## Records for this exercise
_ _ _

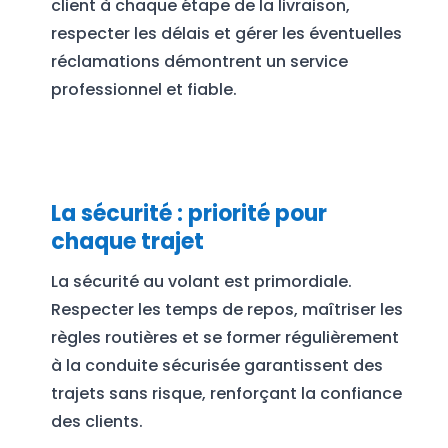
client à chaque étape de la livraison,
respecter les délais et gérer les éventuelles
réclamations démontrent un service
professionnel et fiable.
La sécurité : priorité pour
chaque trajet
La sécurité au volant est primordiale.
Respecter les temps de repos, maîtriser les
règles routières et se former régulièrement
à la conduite sécurisée garantissent des
trajets sans risque, renforçant la confiance
des clients.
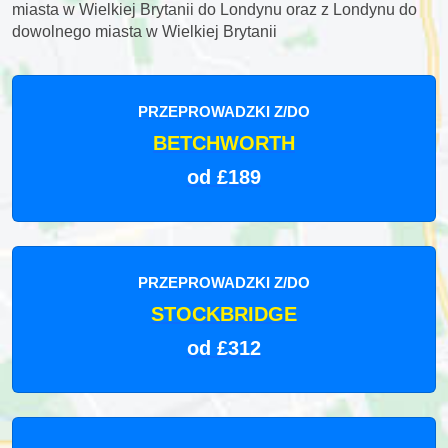
miasta w Wielkiej Brytanii do Londynu oraz z Londynu do
dowolnego miasta w Wielkiej Brytanii
PRZEPROWADZKI Z/DO
BETCHWORTH
od £189
PRZEPROWADZKI Z/DO
STOCKBRIDGE
od £312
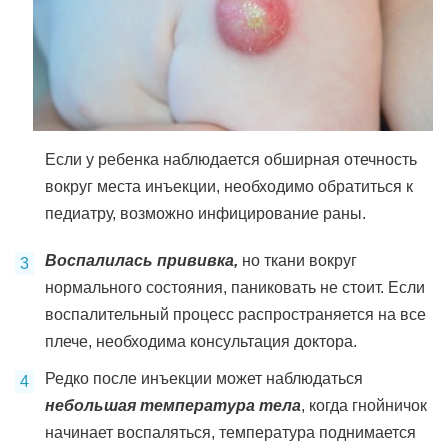
Если у ребенка наблюдается обширная отечность
вокруг места инъекции, необходимо обратиться к
педиатру, возможно инфицирование раны.
Воспалилась прививка,
но ткани вокруг
нормального состояния, паниковать не стоит. Если
воспалительный процесс распространяется на все
плече, необходима консультация доктора.
Редко после инъекции может наблюдаться
небольшая температура тела
, когда гнойничок
начинает воспаляться, температура поднимается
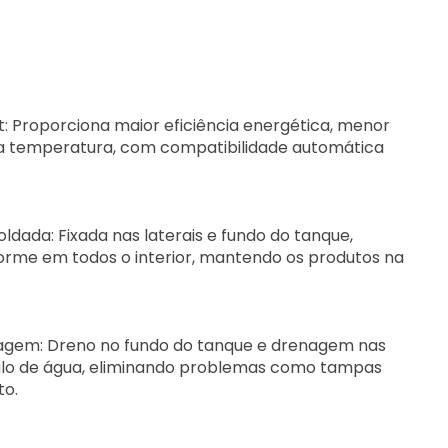
t: Proporciona maior eficiência energética, menor
da temperatura, com compatibilidade automática
dada: Fixada nas laterais e fundo do tanque,
orme em todos o interior, mantendo os produtos na
nagem: Dreno no fundo do tanque e drenagem nas
lo de água, eliminando problemas como tampas
to.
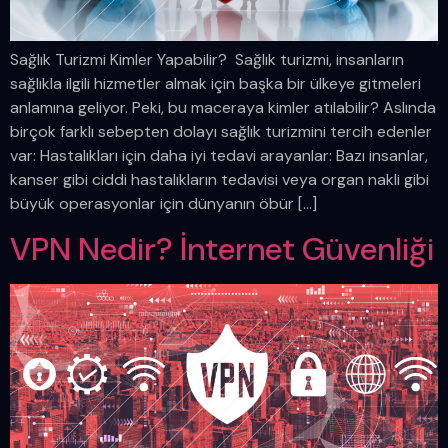
Sağlık Turizmi Kimler Yapabilir? Sağlık turizmi, insanların
sağlıkla ilgili hizmetler almak için başka bir ülkeye gitmeleri
anlamına geliyor. Peki, bu maceraya kimler atılabilir? Aslında
birçok farklı sebepten dolayı sağlık turizmini tercih edenler
var: Hastalıkları için daha iyi tedavi arayanlar: Bazı insanlar,
kanser gibi ciddi hastalıkların tedavisi veya organ nakli gibi
büyük operasyonlar için dünyanın öbür […]
VPN Nedir? İnternet Güvenliği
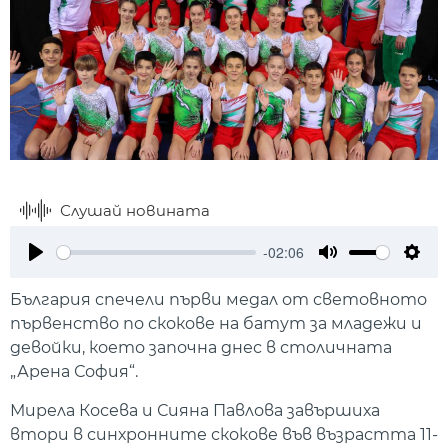
Слушай новината
-02:06
Play
Mute
Setti
България спечели първи медал от световното
първенство по скокове на батут за младежи и
девойки, което започна днес в столичната
„Арена София“.
Мирела Косева и Сияна Павлова завършиха
втори в синхронните скокове във възрастта 11-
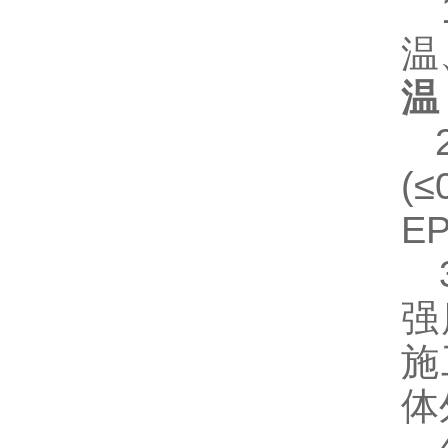
1
温
温
2
(
E
3
强
施
体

_ _ _

Lines from the start of the listing above through the line holding "Мирела Косева и Сияна Павлова завършиха" are to be duplicated exactly, and nothing more; leave out the pictures.

client à chaque étape de la livraison,
respecter les délais et gérer les éventuelles
réclamations démontrent un service
professionnel et fiable.
La sécurité : priorité pour
chaque trajet
La sécurité au volant est primordiale.
Respecter les temps de repos, maîtriser les
règles routières et se former régulièrement
à la conduite sécurisée garantissent des
trajets sans risque, renforçant la confiance
des clients.
miasta w Wielkiej Brytanii do Londynu oraz z Londynu do
dowolnego miasta w Wielkiej Brytanii
PRZEPROWADZKI Z/DO
BETCHWORTH
od £189
PRZEPROWADZKI Z/DO
STOCKBRIDGE
od £312
Если у ребенка наблюдается обширная отечность
вокруг места инъекции, необходимо обратиться к
педиатру, возможно инфицирование раны.
Воспалилась прививка,
но ткани вокруг
нормального состояния, паниковать не стоит. Если
воспалительный процесс распространяется на все
плече, необходима консультация доктора.
Редко после инъекции может наблюдаться
небольшая температура тела
, когда гнойничок
начинает воспаляться, температура поднимается
t: Proporciona maior eficiência energética, menor
da temperatura, com compatibilidade automática
dada: Fixada nas laterais e fundo do tanque,
orme em todos o interior, mantendo os produtos na
nagem: Dreno no fundo do tanque e drenagem nas
lo de água, eliminando problemas como tampas
to.
Sağlık Turizmi Kimler Yapabilir? Sağlık turizmi, insanların
sağlıkla ilgili hizmetler almak için başka bir ülkeye gitmeleri
anlamına geliyor. Peki, bu maceraya kimler atılabilir? Aslında
birçok farklı sebepten dolayı sağlık turizmini tercih edenler
var: Hastalıkları için daha iyi tedavi arayanlar: Bazı insanlar,
kanser gibi ciddi hastalıkların tedavisi veya organ nakli gibi
büyük operasyonlar için dünyanın öbür […]
VPN Nedir? İnternet Güvenliği
Слушай новината
-02:06
Play
Mute
Setti
България спечели първи медал от световното
първенство по скокове на батут за младежи и
девойки, което започна днес в столичната
„Арена София“.
Мирела Косева и Сияна Павлова завършиха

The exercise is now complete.